The Mycroft software suite has many elements. Adding language support for Mycroft means that each of those elements has to support the new language. This page walks you what has to be done for each of the elements. This is currently a significant undertaking; it is complex and will require some development and Linux system administration knowledge.
- Wake Word: When you Speak ‘Hey Mycroft, do something’, you are invoking a Wake Word. To change your Wake Word to another language, you need to install libraries for that language, and configure your Wake Word so that it has phonemes available in the library.
- Speech to Text: Mycroft is designed to be modular, so you can choose which Speech to Text engine you use. You need to find and configure a Speech to Text engine for your language.
- Text to Speech: Again, Mycroft is designed to be modula, so you can choosen which Text to Speech engine you use. You need to find and configure a Text to Speech engine for your language.
- Skills: To support a language, a Skill must have
dialogentries for that language.
See additional documentation for these languages:
To change the Wake Word, you will need to install libraries for PocketSphinx, then ensure that the foreign language dictionary contains phonemes for the Wake Word you want to use.
Speech to text (STT) is the part of Mycroft that translates spoken words into text.
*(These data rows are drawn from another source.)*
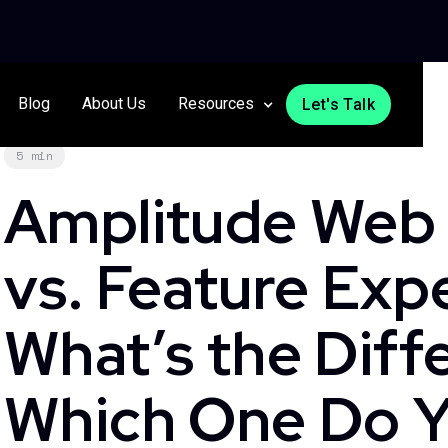
Blog
About Us
Resources
Let's Talk
5 min
Amplitude Web
vs. Feature Exp
What’s the Diff
Which One Do Y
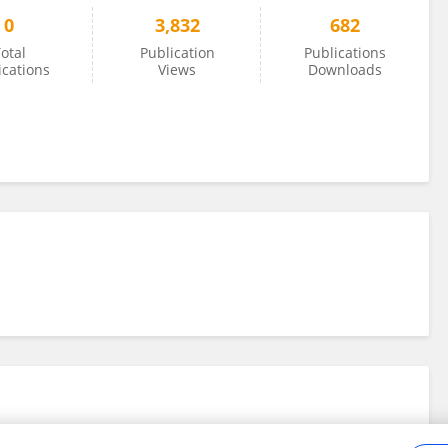
0
3,832
682
otal
Publication
Publications
ications
Views
Downloads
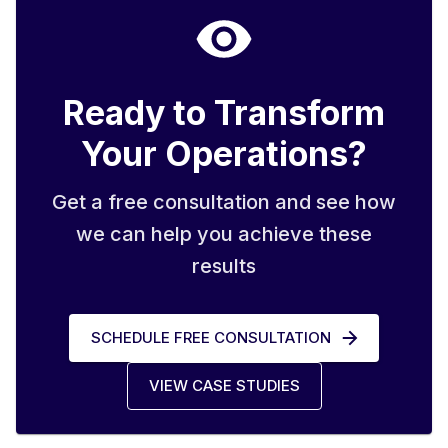
Ready to Transform
Your Operations?
Get a free consultation and see how
we can help you achieve these
results
SCHEDULE FREE CONSULTATION
VIEW CASE STUDIES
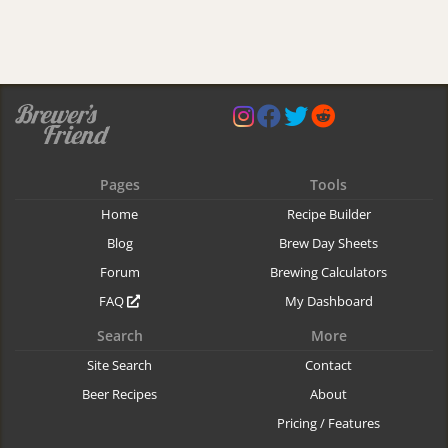
Pages
Tools
Home
Recipe Builder
Blog
Brew Day Sheets
Forum
Brewing Calculators
FAQ
My Dashboard
Search
More
Site Search
Contact
Beer Recipes
About
Pricing / Features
That text is then used by intent parsers, and then by Skills.
In order to support a new language, a Speech to Text engine (STT engine) must be available.
STT engines are made available by different vendors, and they each have different licenses and usage restrictions.
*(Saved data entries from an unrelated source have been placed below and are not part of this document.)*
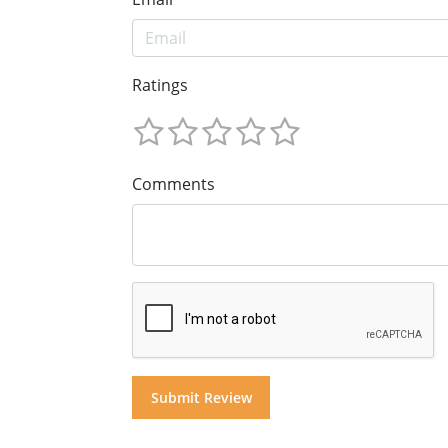
Ratings
Comments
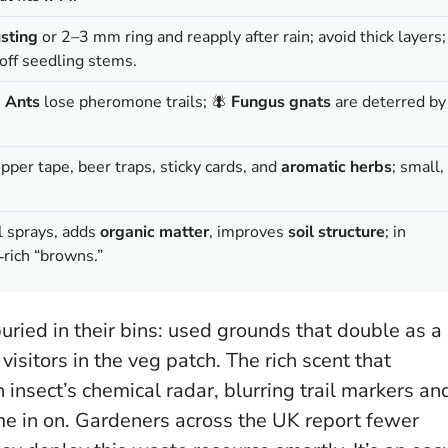
usting
or 2–3 mm ring and reapply after rain; avoid thick layers;
ff seedling stems.

Ants
lose pheromone trails; 🪰
Fungus gnats
are deterred by
opper tape, beer traps, sticky cards, and
aromatic herbs
; small,
l sprays, adds
organic matter
, improves
soil structure
; in
‑rich “browns.”
uried in their bins: used grounds that double as a
visitors in the veg patch. The rich scent that
nsect’s chemical radar, blurring trail markers an
e in on. Gardeners across the UK report fewer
NOTE: As of late 2017, Mycroft.AI is working with Mozilla Voice to build an open source STT engine for multiple languages. This development will occur over 2018
- List of languages supported by Google STT
- List of languages supported by IBM Watson Bluemix
- List of languages supported by Wit.AI
NOTE: PocketSphinx is not currently supported on Mycroft
Once you’ve found an STT engine for your language, you will need to configure Mycroft to use it. This is done through the mycroft.conf file.
In order to support a new language, a Text to Speech (TTS) engine must be available.
TTS engines are made available by different vendors, and they each have different licenses and usage restrictions.
Once you’ve found an TTS engine for your language, you will need to configure Mycroft to use it. This is done through the mycroft.conf file.
In order to support a new language, individual Skills must support that language too.
See here for more information on how Skills are structured – Skills have different
dialog for each language they support.
In addition to the above,
mycroft-core also requires localization, in particular to extract dates and numbers.
Some common files for each language are:
parse_LANG.py– this file parses large numbers, extracts dates and times in formats specific to the language, and handles definite articles such as ‘a, an’ etc.
format_LANG.py– this file formats cardinal and ordinal numbers, and helps to handle pronunciation of complex phrases involving decimals and fractions. Depending on the language, this file will also help format days of the week and other complex date and time phrasing.